Saya tidak punya apa-apa untuk dikatakan, tidak ada kata-kata untuk berbicara kepada mereka.
Jika, mungkin saja , jika aku bisa menggunakan pedang sedikit lebih baik, maka aku bisa memenggal kepala hydra. Mungkin saat itu, Paul tidak akan mati. Kami berdua bisa saja bekerja untuk memotong sementara Roxy memanggang luka yang terbuka. Kita bisa mengalahkannya dengan mudah jika kita melakukan itu, kan?
Kalau saja aku bisa membungkus aura pertempuran di sekitar diriku. Andai saja aku bisa bergerak sedikit lebih cepat. Maka Paul tidak perlu melindungiku. Aku bisa menghindari serangan itu sendirian.

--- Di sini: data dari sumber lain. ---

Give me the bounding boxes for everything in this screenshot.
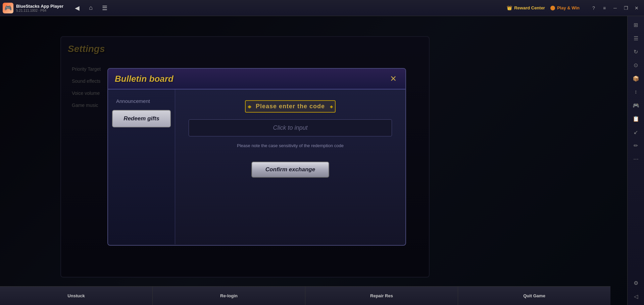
sidebar-edit-icon[interactable]: ✏ xyxy=(630,139,642,151)
tab-redeem[interactable]: Redeem gifts xyxy=(112,110,171,127)
code-input-placeholder: Click to input xyxy=(196,124,385,131)
play-win-label: Play & Win xyxy=(557,5,580,10)
sidebar-arrow-icon[interactable]: ◁ xyxy=(630,290,642,302)
quit-game-button[interactable]: Quit Game xyxy=(458,287,610,305)
unstuck-button[interactable]: Unstuck xyxy=(0,287,153,305)
confirm-btn-label: Confirm exchange xyxy=(265,166,315,173)
topbar-right: 👑 Reward Center Play & Win ? ≡ ─ ❐ ✕ xyxy=(507,3,641,13)
app-title-group: BlueStacks App Player 5.21.111.1002 · P6… xyxy=(16,4,63,12)
bulletin-left-panel: Announcement Redeem gifts xyxy=(108,89,175,244)
bulletin-title: Bulletin board xyxy=(115,74,174,84)
sidebar-grid-icon[interactable]: ⊞ xyxy=(630,19,642,31)
sidebar-clipboard-icon[interactable]: 📋 xyxy=(630,113,642,125)
sidebar-move-icon[interactable]: ↙ xyxy=(630,126,642,138)
unstuck-label: Unstuck xyxy=(67,293,85,298)
topbar-controls: ? ≡ ─ ❐ ✕ xyxy=(589,3,641,13)
game-area: Settings ✕ 83 Priority Target Sound effe… xyxy=(0,16,627,305)
maximize-button[interactable]: ❐ xyxy=(621,3,631,13)
help-button[interactable]: ? xyxy=(589,3,598,13)
bulletin-close-button[interactable]: ✕ xyxy=(388,73,399,84)
confirm-exchange-button[interactable]: Confirm exchange xyxy=(251,162,329,178)
bulletin-modal: Bulletin board ✕ Announcement Redeem gif… xyxy=(107,68,406,246)
orange-circle-icon xyxy=(550,6,555,10)
app-icon: 🎮 xyxy=(3,3,13,13)
minimize-button[interactable]: ─ xyxy=(610,3,620,13)
sidebar-refresh-icon[interactable]: ↻ xyxy=(630,46,642,58)
play-win-button[interactable]: Play & Win xyxy=(550,5,580,10)
sidebar-resize-icon[interactable]: ↕ xyxy=(630,86,642,98)
close-button[interactable]: ✕ xyxy=(632,3,641,13)
app-name: BlueStacks App Player xyxy=(16,4,63,9)
reward-center-label: Reward Center xyxy=(514,5,545,10)
diamond-left-icon: ◆ xyxy=(248,104,251,109)
bulletin-right-panel: ◆ Please enter the code ◆ Click to input… xyxy=(175,89,405,244)
bulletin-body: Announcement Redeem gifts ◆ Please enter… xyxy=(108,89,405,244)
topbar-nav: ◀ ⌂ ☰ xyxy=(73,3,109,13)
topbar: 🎮 BlueStacks App Player 5.21.111.1002 · … xyxy=(0,0,644,16)
repair-res-label: Repair Res xyxy=(370,293,393,298)
sidebar-package-icon[interactable]: 📦 xyxy=(630,72,642,84)
back-button[interactable]: ◀ xyxy=(73,3,82,13)
right-sidebar: ⊞ ☰ ↻ ⊙ 📦 ↕ 🎮 📋 ↙ ✏ ⋯ ⚙ ◁ xyxy=(627,16,644,305)
sidebar-gamepad-icon[interactable]: 🎮 xyxy=(630,99,642,111)
quit-game-label: Quit Game xyxy=(523,293,545,298)
code-prompt-text: Please enter the code xyxy=(256,103,325,110)
sidebar-list-icon[interactable]: ☰ xyxy=(630,32,642,44)
home-button[interactable]: ⌂ xyxy=(87,3,95,13)
bookmark-button[interactable]: ☰ xyxy=(100,3,109,13)
sidebar-camera-icon[interactable]: ⊙ xyxy=(630,59,642,71)
reward-center-button[interactable]: 👑 Reward Center xyxy=(507,5,545,10)
announcement-label: Announcement xyxy=(116,98,150,104)
redeem-label: Redeem gifts xyxy=(123,115,159,122)
bulletin-header: Bulletin board ✕ xyxy=(108,69,405,89)
topbar-left: 🎮 BlueStacks App Player 5.21.111.1002 · … xyxy=(3,3,507,13)
code-note: Please note the case sensitivity of the … xyxy=(237,143,344,148)
repair-res-button[interactable]: Repair Res xyxy=(305,287,458,305)
bottom-bar: Unstuck Re-login Repair Res Quit Game xyxy=(0,286,610,305)
app-version: 5.21.111.1002 · P64 xyxy=(16,9,63,12)
close-x-icon: ✕ xyxy=(390,74,397,83)
relogin-label: Re-login xyxy=(220,293,238,298)
tab-announcement[interactable]: Announcement xyxy=(112,95,171,107)
sidebar-settings-icon[interactable]: ⚙ xyxy=(630,277,642,289)
menu-button[interactable]: ≡ xyxy=(600,3,609,13)
sidebar-more-icon[interactable]: ⋯ xyxy=(630,153,642,165)
code-title-badge: ◆ Please enter the code ◆ xyxy=(245,100,336,113)
code-input-field[interactable]: Click to input xyxy=(189,119,392,136)
relogin-button[interactable]: Re-login xyxy=(153,287,305,305)
crown-icon: 👑 xyxy=(507,5,512,10)
diamond-right-icon: ◆ xyxy=(330,104,333,109)
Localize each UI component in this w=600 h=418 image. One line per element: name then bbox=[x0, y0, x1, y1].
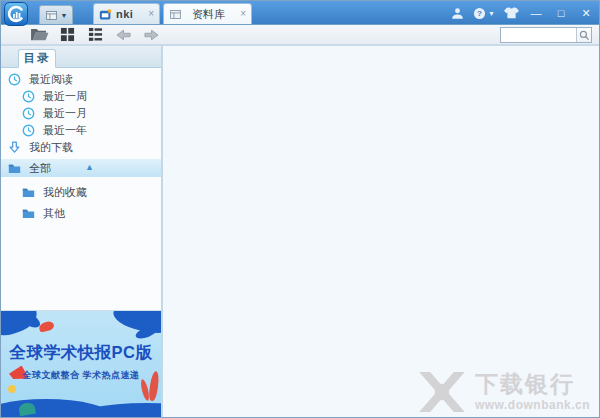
promo-banner[interactable]: 全球学术快报PC版 全球文献整合 学术热点速递 bbox=[1, 310, 161, 417]
grid-view-button[interactable] bbox=[57, 26, 78, 43]
sidebar-item-label: 我的收藏 bbox=[43, 185, 87, 200]
sidebar-item-my-favorites[interactable]: 我的收藏 bbox=[1, 184, 161, 201]
sidebar-item-label: 最近阅读 bbox=[29, 72, 73, 87]
maximize-button[interactable]: □ bbox=[553, 1, 569, 25]
sidebar: 目录 最近阅读 最近一周 最近一月 最近一年 bbox=[1, 46, 163, 417]
close-tab-icon[interactable]: × bbox=[240, 9, 246, 19]
svg-text:?: ? bbox=[477, 9, 482, 18]
tab-cnki-label: nki bbox=[116, 8, 133, 20]
window-stack-icon bbox=[45, 9, 58, 22]
content-area: 下载银行 www.downbank.cn bbox=[163, 46, 599, 417]
chevron-down-icon: ▼ bbox=[488, 10, 495, 17]
watermark: 下载银行 www.downbank.cn bbox=[418, 372, 590, 412]
download-icon bbox=[8, 141, 21, 154]
toolbar bbox=[1, 25, 599, 46]
forward-button[interactable] bbox=[141, 26, 162, 43]
sidebar-item-label: 其他 bbox=[43, 206, 65, 221]
app-window: ▼ nki × 资料库 × ? ▼ bbox=[0, 0, 600, 418]
app-logo-icon[interactable] bbox=[4, 2, 28, 26]
sidebar-item-label: 我的下载 bbox=[29, 140, 73, 155]
back-button[interactable] bbox=[113, 26, 134, 43]
titlebar-actions: ? ▼ — □ ✕ bbox=[451, 1, 594, 25]
sidebar-tabstrip: 目录 bbox=[1, 46, 161, 68]
search-input[interactable] bbox=[501, 28, 576, 42]
downbank-logo-icon bbox=[418, 372, 466, 412]
sidebar-item-label: 全部 bbox=[29, 161, 51, 176]
open-file-button[interactable] bbox=[29, 26, 50, 43]
sidebar-item-label: 最近一月 bbox=[43, 106, 87, 121]
tab-repository[interactable]: 资料库 × bbox=[163, 3, 252, 24]
skin-theme-button[interactable] bbox=[504, 7, 519, 19]
sidebar-item-my-downloads[interactable]: 我的下载 bbox=[1, 139, 161, 156]
clock-icon bbox=[22, 90, 35, 103]
titlebar: ▼ nki × 资料库 × ? ▼ bbox=[1, 1, 599, 25]
sidebar-item-last-year[interactable]: 最近一年 bbox=[1, 122, 161, 139]
close-tab-icon[interactable]: × bbox=[148, 9, 154, 19]
banner-subtitle: 全球文献整合 学术热点速递 bbox=[1, 369, 161, 382]
sidebar-item-recent-read[interactable]: 最近阅读 bbox=[1, 71, 161, 88]
user-account-button[interactable] bbox=[451, 7, 464, 20]
tab-repository-label: 资料库 bbox=[192, 7, 225, 22]
folder-icon bbox=[8, 162, 21, 175]
sidebar-item-all[interactable]: 全部 ▲ bbox=[1, 159, 161, 177]
watermark-url: www.downbank.cn bbox=[475, 399, 590, 411]
cnki-logo-icon bbox=[99, 8, 112, 21]
arrow-left-icon bbox=[115, 28, 132, 42]
sidebar-item-others[interactable]: 其他 bbox=[1, 205, 161, 222]
sidebar-item-last-month[interactable]: 最近一月 bbox=[1, 105, 161, 122]
fish-decoration bbox=[38, 320, 55, 332]
sidebar-item-label: 最近一周 bbox=[43, 89, 87, 104]
dot-decoration bbox=[8, 385, 16, 393]
clock-icon bbox=[22, 124, 35, 137]
sidebar-item-label: 最近一年 bbox=[43, 123, 87, 138]
document-icon bbox=[169, 8, 182, 21]
list-view-button[interactable] bbox=[85, 26, 106, 43]
tab-list-button[interactable]: ▼ bbox=[39, 5, 73, 24]
search-box bbox=[500, 27, 592, 43]
search-button[interactable] bbox=[576, 28, 591, 42]
help-button[interactable]: ? ▼ bbox=[473, 7, 495, 20]
sidebar-item-last-week[interactable]: 最近一周 bbox=[1, 88, 161, 105]
clock-icon bbox=[22, 107, 35, 120]
chevron-down-icon: ▼ bbox=[61, 12, 68, 19]
main-area: 目录 最近阅读 最近一周 最近一月 最近一年 bbox=[1, 46, 599, 417]
search-icon bbox=[579, 30, 590, 41]
tab-directory[interactable]: 目录 bbox=[18, 49, 56, 68]
grid-view-icon bbox=[60, 27, 75, 42]
arrow-right-icon bbox=[143, 28, 160, 42]
close-window-button[interactable]: ✕ bbox=[578, 1, 594, 25]
clock-icon bbox=[8, 73, 21, 86]
list-view-icon bbox=[88, 27, 103, 42]
tab-cnki[interactable]: nki × bbox=[93, 3, 160, 24]
banner-title: 全球学术快报PC版 bbox=[1, 342, 161, 364]
collapse-arrow-icon[interactable]: ▲ bbox=[85, 163, 94, 172]
directory-tree: 最近阅读 最近一周 最近一月 最近一年 我的下载 bbox=[1, 68, 161, 222]
minimize-button[interactable]: — bbox=[528, 1, 544, 25]
watermark-brand: 下载银行 bbox=[475, 373, 590, 396]
folder-open-icon bbox=[30, 27, 49, 42]
folder-icon bbox=[22, 207, 35, 220]
folder-icon bbox=[22, 186, 35, 199]
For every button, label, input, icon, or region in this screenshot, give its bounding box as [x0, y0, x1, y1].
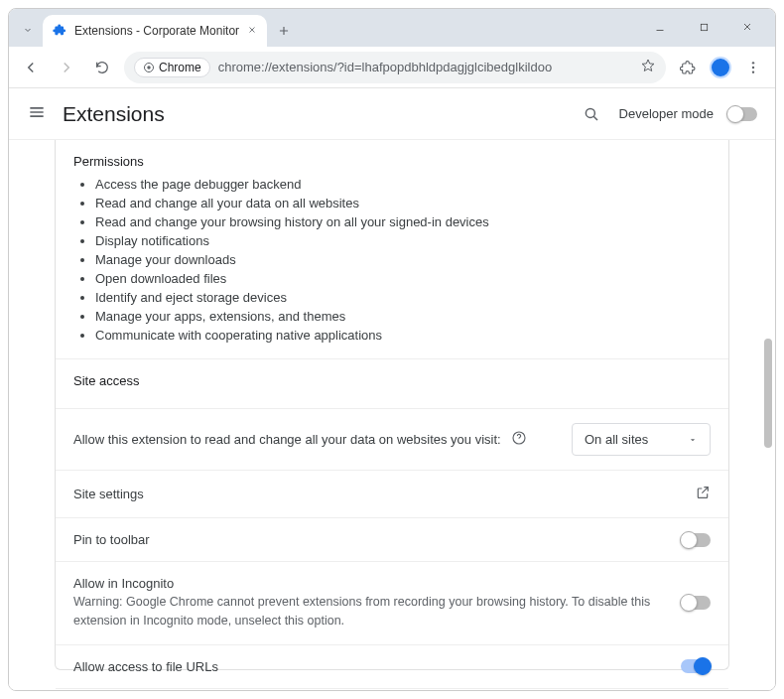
- extension-detail-card: Permissions Access the page debugger bac…: [55, 140, 729, 670]
- pin-toolbar-label: Pin to toolbar: [73, 532, 671, 547]
- bookmark-button[interactable]: [640, 58, 656, 76]
- browser-toolbar: Chrome chrome://extensions/?id=lhafpopdb…: [9, 47, 775, 88]
- avatar-icon: [710, 57, 731, 78]
- puzzle-icon: [53, 23, 66, 40]
- incognito-row: Allow in Incognito Warning: Google Chrom…: [56, 561, 728, 644]
- help-button[interactable]: [511, 430, 527, 449]
- svg-point-2: [147, 66, 151, 70]
- arrow-right-icon: [58, 59, 75, 76]
- permissions-title: Permissions: [73, 154, 711, 169]
- search-button[interactable]: [578, 100, 605, 128]
- menu-button[interactable]: [27, 102, 47, 126]
- permission-item: Read and change all your data on all web…: [95, 194, 711, 212]
- site-access-title: Site access: [73, 373, 711, 388]
- site-access-row: Allow this extension to read and change …: [56, 408, 728, 470]
- site-access-section: Site access: [56, 358, 728, 408]
- reload-icon: [94, 60, 110, 75]
- svg-point-4: [752, 66, 754, 68]
- close-icon: [741, 21, 753, 33]
- window-minimize-button[interactable]: [640, 13, 680, 41]
- reload-button[interactable]: [88, 54, 116, 81]
- help-icon: [511, 430, 527, 446]
- minimize-icon: [654, 21, 666, 33]
- extensions-header: Extensions Developer mode: [9, 88, 775, 140]
- svg-point-6: [586, 108, 594, 117]
- chrome-icon: [143, 62, 155, 73]
- url-text: chrome://extensions/?id=lhafpopdbhldpdag…: [218, 60, 632, 74]
- kebab-icon: [745, 60, 761, 75]
- window-close-button[interactable]: [727, 13, 767, 41]
- browser-menu-button[interactable]: [739, 54, 767, 81]
- tab-search-button[interactable]: [17, 19, 39, 41]
- hamburger-icon: [27, 102, 47, 122]
- scrollbar[interactable]: [763, 140, 773, 690]
- incognito-toggle[interactable]: [681, 596, 711, 610]
- file-urls-label: Allow access to file URLs: [73, 659, 671, 674]
- permission-item: Identify and eject storage devices: [95, 288, 711, 307]
- pin-toolbar-row: Pin to toolbar: [56, 517, 728, 561]
- permission-item: Communicate with cooperating native appl…: [95, 326, 711, 345]
- site-access-dropdown[interactable]: On all sites: [572, 423, 711, 456]
- page-title: Extensions: [63, 102, 165, 126]
- puzzle-icon: [680, 60, 696, 75]
- content-area: Permissions Access the page debugger bac…: [9, 140, 775, 690]
- svg-rect-0: [701, 24, 707, 30]
- close-icon: [247, 25, 257, 35]
- scrollbar-thumb[interactable]: [764, 339, 772, 448]
- forward-button[interactable]: [53, 54, 80, 81]
- caret-down-icon: [688, 435, 698, 445]
- permissions-section: Permissions Access the page debugger bac…: [56, 140, 728, 358]
- developer-mode-toggle[interactable]: [727, 107, 757, 121]
- site-settings-label: Site settings: [73, 487, 685, 501]
- site-settings-row[interactable]: Site settings: [56, 470, 728, 517]
- site-chip-label: Chrome: [159, 61, 201, 74]
- star-icon: [640, 58, 656, 73]
- tab-strip: Extensions - Corporate Monitor: [9, 9, 775, 47]
- plus-icon: [277, 24, 291, 38]
- back-button[interactable]: [17, 54, 45, 81]
- permission-item: Access the page debugger backend: [95, 175, 711, 194]
- address-bar[interactable]: Chrome chrome://extensions/?id=lhafpopdb…: [124, 52, 666, 83]
- permission-item: Open downloaded files: [95, 269, 711, 288]
- profile-button[interactable]: [710, 57, 731, 78]
- pin-toolbar-toggle[interactable]: [681, 533, 711, 547]
- chevron-down-icon: [22, 24, 34, 36]
- new-tab-button[interactable]: [271, 18, 297, 44]
- site-chip[interactable]: Chrome: [134, 58, 210, 77]
- permission-item: Read and change your browsing history on…: [95, 212, 711, 231]
- permission-item: Manage your apps, extensions, and themes: [95, 307, 711, 326]
- tab-title: Extensions - Corporate Monitor: [74, 24, 239, 38]
- arrow-left-icon: [22, 59, 40, 76]
- maximize-icon: [699, 22, 710, 33]
- site-access-selected: On all sites: [585, 432, 648, 447]
- incognito-label: Allow in Incognito: [73, 576, 671, 591]
- developer-mode-label: Developer mode: [619, 106, 714, 121]
- browser-tab[interactable]: Extensions - Corporate Monitor: [43, 15, 267, 47]
- open-external-icon: [695, 485, 711, 503]
- incognito-warning: Warning: Google Chrome cannot prevent ex…: [73, 593, 671, 630]
- svg-point-5: [752, 70, 754, 72]
- source-section: Source Unpacked extension Loaded from: C…: [56, 688, 728, 691]
- file-urls-row: Allow access to file URLs: [56, 644, 728, 688]
- close-tab-button[interactable]: [247, 24, 257, 38]
- window-maximize-button[interactable]: [684, 13, 723, 41]
- file-urls-toggle[interactable]: [681, 659, 711, 673]
- site-access-label: Allow this extension to read and change …: [73, 432, 501, 447]
- permission-item: Display notifications: [95, 231, 711, 250]
- permission-item: Manage your downloads: [95, 250, 711, 269]
- search-icon: [583, 105, 600, 123]
- svg-point-3: [752, 62, 754, 64]
- extensions-button[interactable]: [674, 54, 702, 81]
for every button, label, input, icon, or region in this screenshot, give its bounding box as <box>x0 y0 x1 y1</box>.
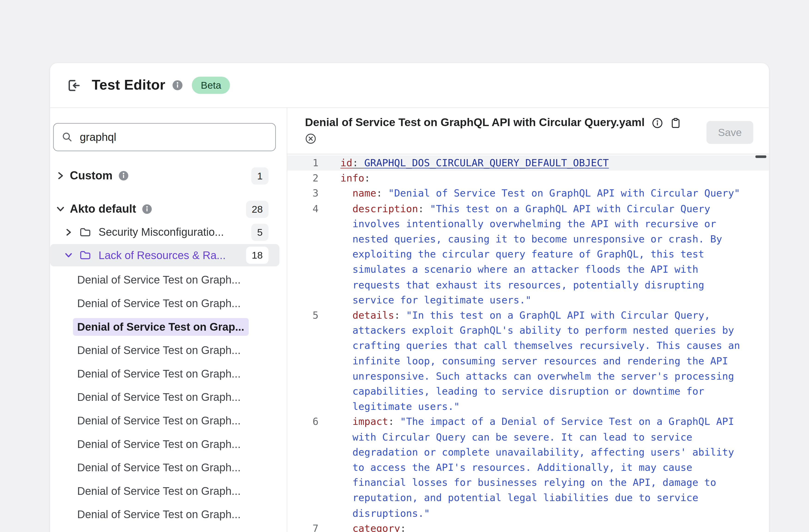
code-line: 3 name: "Denial of Service Test on Graph… <box>287 186 769 201</box>
group-label: Akto default <box>70 202 136 216</box>
folder-label: Lack of Resources & Ra... <box>99 249 226 261</box>
editor-scrollbar[interactable] <box>755 155 766 158</box>
title-info-icon[interactable] <box>172 80 183 90</box>
test-item-label: Denial of Service Test on Graph... <box>77 273 241 286</box>
test-list-item[interactable]: Denial of Service Test on Graph... <box>50 409 287 432</box>
group-akto-default[interactable]: Akto default 28 <box>50 199 280 219</box>
group-info-icon[interactable] <box>118 170 128 181</box>
sidebar: Custom 1 <box>50 108 287 532</box>
test-list: Denial of Service Test on Graph... Denia… <box>50 268 287 532</box>
line-number: 5 <box>287 308 319 414</box>
line-content: category: <box>340 521 769 532</box>
line-number: 1 <box>287 155 319 171</box>
folder-lack-of-resources[interactable]: Lack of Resources & Ra... 18 <box>50 244 280 267</box>
code-editor[interactable]: 1 id: GRAPHQL_DOS_CIRCULAR_QUERY_DEFAULT… <box>287 154 769 532</box>
line-content: description: "This test on a GraphQL API… <box>340 201 769 308</box>
search-box <box>53 123 276 151</box>
test-list-item[interactable]: Denial of Service Test on Graph... <box>50 385 287 409</box>
code-line: 5 details: "In this test on a GraphQL AP… <box>287 308 769 414</box>
test-list-item[interactable]: Denial of Service Test on Graph... <box>50 456 287 479</box>
test-editor-card: Test Editor Beta <box>50 63 769 532</box>
test-list-item[interactable]: Denial of Service Test on Graph... <box>50 291 287 315</box>
line-content: id: GRAPHQL_DOS_CIRCULAR_QUERY_DEFAULT_O… <box>340 155 769 171</box>
folder-icon <box>79 226 91 238</box>
test-list-item[interactable]: Denial of Service Test on Graph... <box>50 526 287 532</box>
file-name: Denial of Service Test on GraphQL API wi… <box>305 116 644 129</box>
code-line: 7 category: <box>287 521 769 532</box>
test-list-item[interactable]: Denial of Service Test on Graph... <box>50 268 287 292</box>
line-content: info: <box>340 171 769 186</box>
test-list-item[interactable]: Denial of Service Test on Graph... <box>50 338 287 362</box>
test-item-label: Denial of Service Test on Graph... <box>77 461 241 474</box>
test-list-item[interactable]: Denial of Service Test on Graph... <box>50 503 287 526</box>
search-input[interactable] <box>80 131 268 143</box>
line-number: 6 <box>287 414 319 521</box>
line-number: 4 <box>287 201 319 308</box>
cancel-circle-icon[interactable] <box>305 133 316 144</box>
test-list-item[interactable]: Denial of Service Test on Grap... <box>50 315 287 339</box>
test-item-label: Denial of Service Test on Graph... <box>77 438 241 450</box>
test-item-label: Denial of Service Test on Graph... <box>77 297 241 309</box>
chevron-right-icon <box>55 170 66 181</box>
screen: Test Editor Beta <box>0 0 809 532</box>
exit-button[interactable] <box>66 78 82 93</box>
test-item-label: Denial of Service Test on Graph... <box>77 508 241 520</box>
test-item-label: Denial of Service Test on Graph... <box>77 367 241 380</box>
line-number: 3 <box>287 186 319 201</box>
file-row: Denial of Service Test on GraphQL API wi… <box>305 116 753 129</box>
code-area: 1 id: GRAPHQL_DOS_CIRCULAR_QUERY_DEFAULT… <box>287 155 769 532</box>
chevron-down-icon <box>64 250 73 260</box>
code-line: 4 description: "This test on a GraphQL A… <box>287 201 769 308</box>
test-item-label: Denial of Service Test on Graph... <box>77 391 241 403</box>
count-badge: 28 <box>246 201 268 218</box>
group-info-icon[interactable] <box>142 204 152 214</box>
chevron-right-icon <box>64 227 73 237</box>
page-title: Test Editor <box>92 77 165 93</box>
card-header: Test Editor Beta <box>50 63 769 108</box>
card-body: Custom 1 <box>50 108 769 532</box>
count-badge: 5 <box>251 224 269 241</box>
test-item-label: Denial of Service Test on Graph... <box>77 344 241 356</box>
group-custom[interactable]: Custom 1 <box>50 166 280 186</box>
test-list-item[interactable]: Denial of Service Test on Graph... <box>50 432 287 456</box>
chevron-down-icon <box>55 204 66 214</box>
folder-label: Security Misconfiguratio... <box>99 226 224 238</box>
folder-security-misconfiguration[interactable]: Security Misconfiguratio... 5 <box>50 223 280 241</box>
copy-icon[interactable] <box>670 117 681 128</box>
test-tree: Custom 1 <box>50 166 287 532</box>
line-content: impact: "The impact of a Denial of Servi… <box>340 414 769 521</box>
cancel-row <box>305 133 753 144</box>
code-line: 2 info: <box>287 171 769 186</box>
folder-icon <box>79 249 91 261</box>
test-item-label: Denial of Service Test on Grap... <box>73 318 248 336</box>
search-icon <box>62 131 73 143</box>
editor-header: Denial of Service Test on GraphQL API wi… <box>287 108 769 154</box>
editor-pane: Denial of Service Test on GraphQL API wi… <box>287 108 769 532</box>
test-item-label: Denial of Service Test on Graph... <box>77 485 241 497</box>
test-list-item[interactable]: Denial of Service Test on Graph... <box>50 362 287 385</box>
line-number: 7 <box>287 521 319 532</box>
test-item-label: Denial of Service Test on Graph... <box>77 414 241 427</box>
line-number: 2 <box>287 171 319 186</box>
count-badge: 18 <box>246 246 268 264</box>
save-button[interactable]: Save <box>706 121 753 144</box>
group-label: Custom <box>70 169 113 183</box>
beta-badge: Beta <box>192 77 230 94</box>
test-list-item[interactable]: Denial of Service Test on Graph... <box>50 479 287 503</box>
count-badge: 1 <box>251 167 269 185</box>
line-content: details: "In this test on a GraphQL API … <box>340 308 769 414</box>
file-info-icon[interactable] <box>652 117 663 128</box>
line-content: name: "Denial of Service Test on GraphQL… <box>340 186 769 201</box>
exit-icon <box>66 78 81 92</box>
code-line: 1 id: GRAPHQL_DOS_CIRCULAR_QUERY_DEFAULT… <box>287 155 769 171</box>
code-line: 6 impact: "The impact of a Denial of Ser… <box>287 414 769 521</box>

Tapi aku tidak bisa, dan itulah mengapa semuanya berakhir seperti ini.
Bukannya aku belum mencoba.
Mungkin kita harus kembali ke kota, bahkan jika itu berarti aku harus meninju wajahnya dan menyeretnya kembali. Kami bisa kembali, mengadakan pertemuan strategi yang tenang, dan kemudian mungkin kami bisa membuat rencana yang solid. Rencana yang cerdas—bukan rencana kikuk yang biasa kami gunakan. Jika kami melakukan sesuatu yang sedikit berbeda, hasilnya mungkin akan berubah juga.
Tapi sudah terlambat. Paulus sudah mati. Aku tidak akan pernah melihatnya lagi—sama seperti orang tua di kehidupanku sebelumnya. Tidak peduli apa yang saya katakan sekarang, itu sudah terlambat.